とりあえずは調査隊が何か掴んでくれることを祈るしか無い。
「ま、暗殺者はともかく依頼主については何人かに絞れてはいるけどな」
「そうなんですか!?」
「おう、まぁな」
「だ、誰なんですか!」
「まぁまぁ落ち着けって」
「う……すいません」
「はは、いいってことよ。つかソールはマジで5歳には見えないよな。今の動揺してる姿を見てようやく子どもだって事を思い出したぜ」
いや、中身は20歳なんですけどね。
君と同じ年なんですけどね。
「で、話を戻すけどよ。依頼主は十中八九王族の誰か、しかも王位継承権5位以上のやつだ」
「はぁ!?」
我ながら素っ頓狂な声が出た。
王族?
王族っつったか、いま!
しかも、王族で王位継承の権利を持つというとシシリーの兄弟姉妹ってことじゃないのか?
「なんで兄弟で殺すような真似を」
「兄弟だからだろ」
「ぐっ」
確かに前世でも王位を争って殺しあった兄弟の話は掃いて捨てるほどあった。
けど、けど実際にその可能性を目の当たりにすると何でだ、という怒りが湧いてきてしまう。

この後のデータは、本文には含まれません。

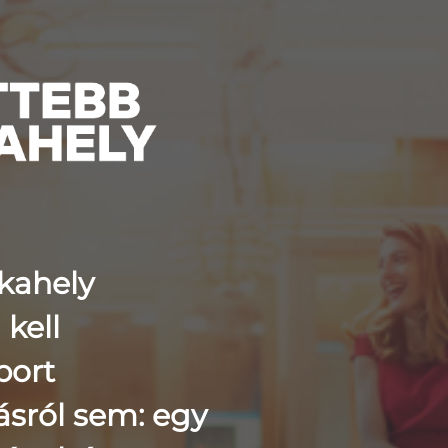
kahely
kell
port
tásról sem: egy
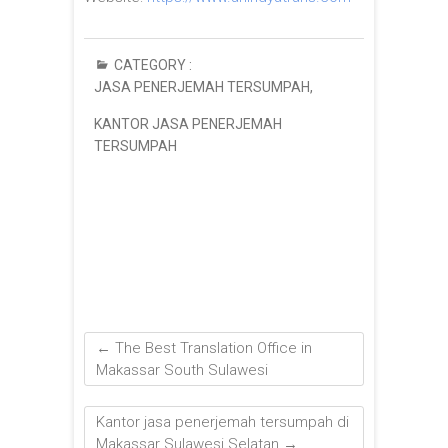
CATEGORY :
JASA PENERJEMAH TERSUMPAH
,
KANTOR JASA PENERJEMAH
TERSUMPAH
←
The Best Translation Office in
Makassar South Sulawesi
Kantor jasa penerjemah tersumpah di
Makassar Sulawesi Selatan
→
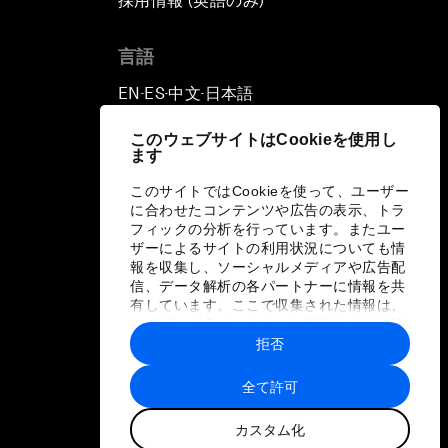
採用情報 (英語のみ)
て
言語
EN
ES
中文
日本語
▪
▪
▪
このウェブサイトはCookieを使用し
ます
このサイトではCookieを使って、ユーザー
に合わせたコンテンツや広告の表示、トラ
フィックの分析を行っています。またユー
ザーによるサイトの利用状況についても情
報を収集し、ソーシャルメディアや広告配
信、データ解析の各パートナーに情報を共
有しています。ここで収集された情報は、
ユーザーが各パートナーに提供した他の情
報や各パートナーのサービスを使用した際
拒否
に収集された情報と組み合わされ、各パー
トナーによって使用されることがありま
全て許可
す。
カスタム化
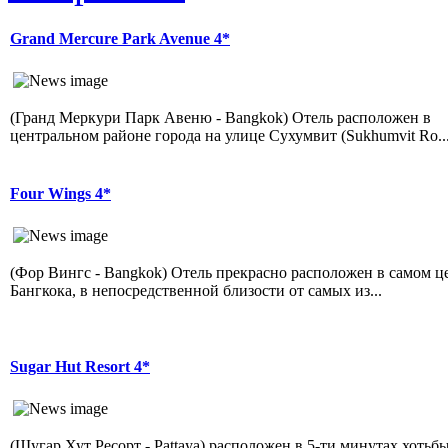
Grand Mercure Park Avenue 4*
(Гранд Меркури Парк Авеню - Bangkok) Отель расположен в
центральном районе города на улице Сухумвит (Sukhumvit Ro..
Four Wings 4*
(Фор Вингс - Bangkok) Отель прекрасно расположен в самом ц
Бангкока, в непосредственной близости от самых из...
Sugar Hut Resort 4*
(Шугар Хут Ресорт - Pattaya) расположен в 5-ти минутах хотьбы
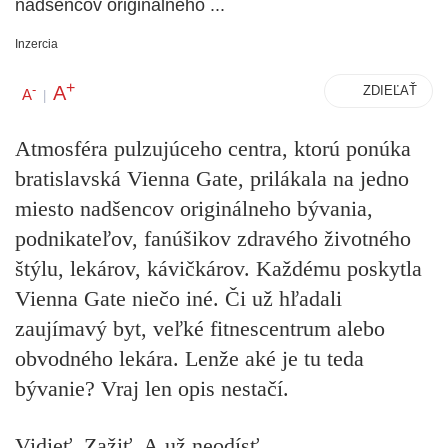
nadšencov originálneho ...
Inzercia
+
A
-
ZDIEĽAŤ
A
|
Atmosféra pulzujúceho centra, ktorú ponúka
bratislavská Vienna Gate, prilákala na jedno
miesto nadšencov originálneho bývania,
podnikateľov, fanúšikov zdravého životného
štýlu, lekárov, kávičkárov. Každému poskytla
Vienna Gate niečo iné. Či už hľadali
zaujímavý byt, veľké fitnescentrum alebo
obvodného lekára. Lenže aké je tu teda
bývanie? Vraj len opis nestačí.
Vidieť. Zažiť. A už neodísť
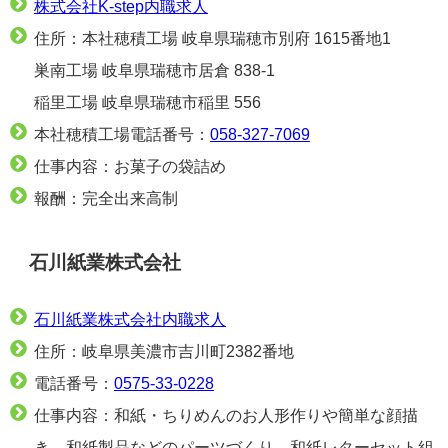
株式会社K-step内職求人
住所：本社穂積工場 岐阜県瑞穂市別府 1615番地1
巣南工場 岐阜県瑞穂市居倉 838-1
稲里工場 岐阜県瑞穂市稲里 556
本社穂積工場電話番号：
058-327-7069
仕事内容：お菓子の袋詰め
報酬：完全出来高制
石川紙業株式会社
石川紙業株式会社内職求人
住所：岐阜県美濃市吉川町2382番地
電話番号：
0575-33-0228
仕事内容：和紙・ちりめんのお人形作りや簡単な顔描
き、和紙製品などのパーツづくり、和紙レターセット組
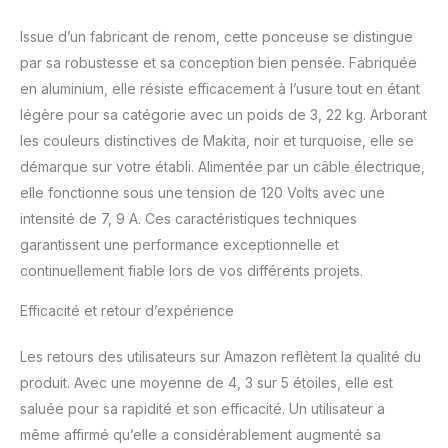
Issue d’un fabricant de renom, cette ponceuse se distingue
par sa robustesse et sa conception bien pensée. Fabriquée
en aluminium, elle résiste efficacement à l’usure tout en étant
légère pour sa catégorie avec un poids de 3, 22 kg. Arborant
les couleurs distinctives de Makita, noir et turquoise, elle se
démarque sur votre établi. Alimentée par un câble électrique,
elle fonctionne sous une tension de 120 Volts avec une
intensité de 7, 9 A. Ces caractéristiques techniques
garantissent une performance exceptionnelle et
continuellement fiable lors de vos différents projets.
Efficacité et retour d’expérience
Les retours des utilisateurs sur Amazon reflètent la qualité du
produit. Avec une moyenne de 4, 3 sur 5 étoiles, elle est
saluée pour sa rapidité et son efficacité. Un utilisateur a
même affirmé qu’elle a considérablement augmenté sa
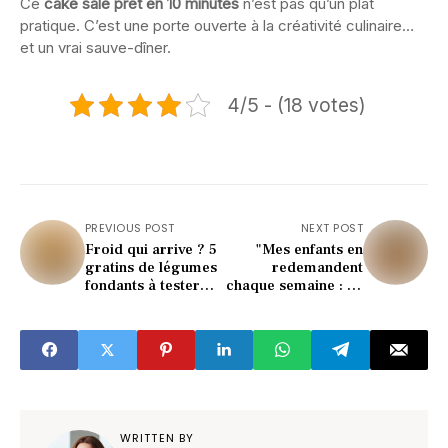
Ce
cake salé prêt en 10 minutes
n’est pas qu’un plat
pratique. C’est une porte ouverte à la créativité culinaire…
et un vrai sauve-dîner.
4/5 - (18 votes)
PREVIOUS POST
NEXT POST
Froid qui arrive ? 5
"Mes enfants en
gratins de légumes
redemandent
fondants à tester
chaque semaine : ce
d’urgence !
gratin les rend fous
(facile et pas cher)"
WRITTEN BY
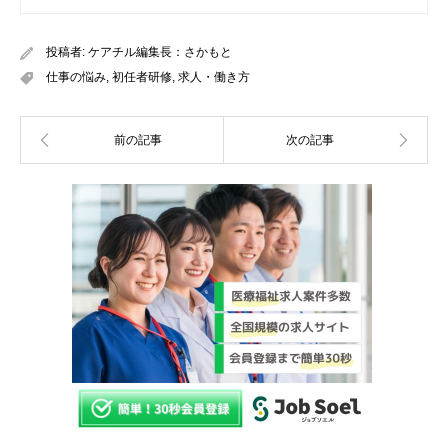
投稿者:
ケアチル編集長：さかもと
仕事の悩み
,
初任者研修
,
求人・働き方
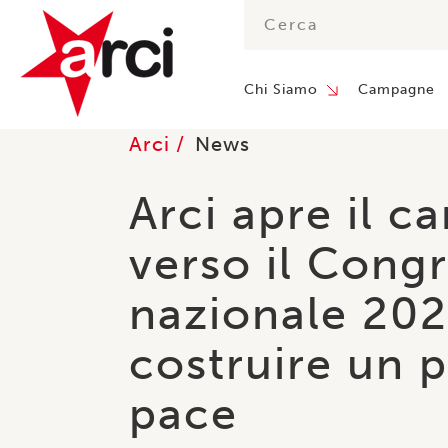
Chi Siamo
Campagne
Cultura
Comunicato Stam
Arci rilancia
2026: c’è un
oltre le piat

「シシリー殿下の王位継承順位は6位で、これだけ見るとよっぽどの事がないと王位を継がれる事はないんだけどよ、それはあくまで生まれの順だけでの話だ」
「どういうことですか?」
「聞いたことがないか? ヴィンガルフで蒼き王の代では必ず栄えるって」
「いや、聞いたことはないです。けど、確か今の陛下も蒼髪蒼眼でしたね」
「ああ。この国の王家の血を引いたものは低くない確率で髪か眼が蒼くなるらしい。ただそれが両方揃うってなると途端に数が減る」
「へぇ」
「蒼髪蒼眼、蒼に愛された人間が統治すると国が栄える。となると、やはり王位継承順位が低くても、蒼髪蒼眼の者を王位に据えようとする動きが出る。実際、いまの陛下は確か前国王の三男で順位も3位だったはず。だが、蒼髪蒼眼であった為に上の2人を押しのけて王に選ばれたのさ」
「そんな事があったんですね」
「そうだ。そして今の王位継承権利者の中で蒼髪蒼眼の人間は4人。かつ、シシリー殿下より順位が上なのは2位で次男のホズ殿下と、3位で長女のリコ殿下だな」
「そのどちらかがシシリーを?」
「おっと、迂闊にそういうことを言うと不敬罪で捕まるぜソール」
「いや、アベルに言われたくないです」
「まぁ確かにな」
アベルは一本取られた、と愉快そうに笑った。
いまの何処に笑い要素が……?
「ま、茶番は置いといて。この2人に絞るとなると、やらかすのはホズ殿下だな」
「何でですか?」
「小物だからさ」
「いまのアベルの発言こそ不敬罪で捕まりそうなんですけど!」
「はっはっは」
「いや、はっはっはじゃなくて」
楽しそうだなー、この人。
「リコ殿下は才女だ。頭もいいし決断力もある。それに美人だし、胸もデカイ。よって、わざわざ危険を冒してシシリー殿下をどうこうする必要がない」
「胸は関係なくない!?」
「対してホズ殿下は頭も悪いし察しも悪いし要領も悪い。ついでに剣も使えない。顔は整ってはいるが、いかんせん普通で面白みがない」
「面白み要らないですよね!」
「いくら蒼髪蒼眼でもこれほど無能なら、おそらく先にリコ殿下、さらにはシシリー殿下が王位を継ぐだろう。まだある」
「まだあるの?」
「ホズ殿下の母親は、かつて政争に敗れて王位を継ぎ損なった男の娘だ。自分の息子に王位を継承させようとする執念は相当なものだろう。実際、陛下の妻になったのもゴリ押しの無理矢理みたいなもんだったからな」
「うわぁ」
ゴリ押しって。
王様っていっぱい嫁がいて子どもがいてちょっと羨ましいと思ってたけど、これを聞くとむしろ可哀想になっちゃうな。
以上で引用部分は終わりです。